Resa dei contiUnicredit, la Manodori rischia il posto nel cda

Lunedì prossimo la giornata decisiva per l’elezione del nuovo presidente e del board. La fondazione potrebbe essere costretta a lasciare il posto nel cda. Intanto il titolo sprofonda in borsa
Gianni Borghi (a sinistra) con l'ad di Unicredit Federico Ghizzoni

Ventotto milioni di euro. A conti fatti, tanto è costata alla Fondazione Manodori la partecipazione all’aumento di capitale di Unicredit e ora vede messo in discussione il posto nel consiglio di amministrazione della banca. E mentre in piazza Cordusio si litiga sulla nomina del successore di Dieter Rampl alla presidenza dell’istituto, il titolo a Piazza Affari da fine marzo ha ceduto oltre il 17% (da quota 4 euro a 3,3).

A piazza Cordusio l’aria è quella della resa dei conti e questa dovrebbe essere la settimana decisiva per l’elezione del nuovo presidente e il rinnovo del board.

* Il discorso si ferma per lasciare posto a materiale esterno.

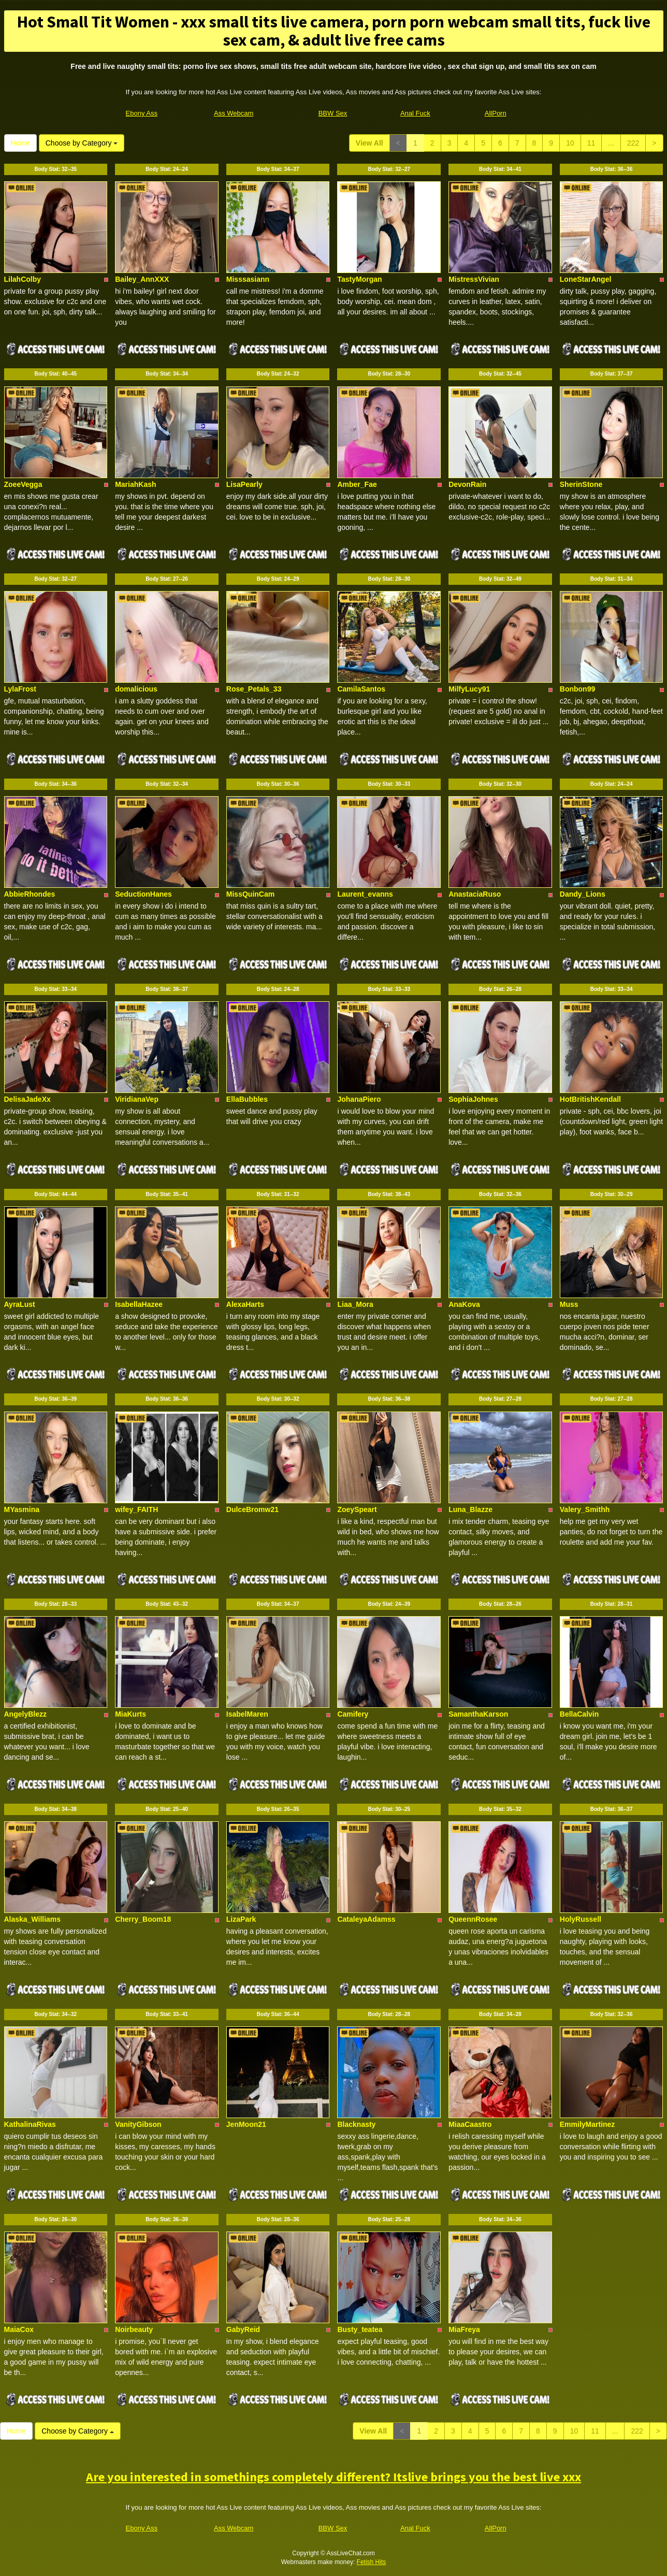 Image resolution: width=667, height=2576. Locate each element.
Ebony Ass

Sulla doppia partita la scorsa settimana si è tenuto un vertice a Milano tra le fondazioni azioniste di Unicredit (per la Manodori era presente il presidente Gianni Borghi) che si è concluso con un nulla di fatto: l’unica decisione è stata quella di rinviare tutto all’ultimo giorno utile, cioè lunedì prossimo. Per la successione di Rampl c’è una rosa di quattro nomi: l’ex presidente di Borsa italiana, Angelo Tantazzi, l’attuale, Massimo Tononi, l’ex presidente dell’Iri e dell’Eni, che attualmente ricopre la stessa carica in Atlantia e nel Credito Piemontese, Gian Maria Gros Pietro e l’outsider Giuseppe Vita, presidente di sorveglianza del colosso editoriale tedesco Axel Springer, già consigliere di varie società italiane oltre che presidente di Allianz in Italia, adesso anche nel consiglio d’amministrazione di Rcs.

Vista da Reggio, però, a preoccupare non è tanto il nome del nuovo presidente, quanto la rappresentanza nel consiglio di amministrazione che passerà dagli attuali 23 a 19 consiglieri. Gli azionisti privati italiani, fra i quali Maramotti, e stranieri sono intenzionati a fare sentire la loro voce e lo spazio per le fondazioni si è ridotto. A farne le spese nel cda potrebbero essere enti che hanno partecipato solo in parte all’aumento di capitale, ovvero la Manodori e la Bds. La Fondazione Banco di Sicilia sta però facendo resistenza e cercherà di fare valere il peso politico dal momento che la Regione Sicilia è azionista allo 0,3%. Insomma, se la trattativa non troverà uno sbocco la Fondazione Manodori potrebbe essere costretta a fare un passo indietro, nonostante i quasi 150 milioni investiti nella banca negli ultimi 5 anni.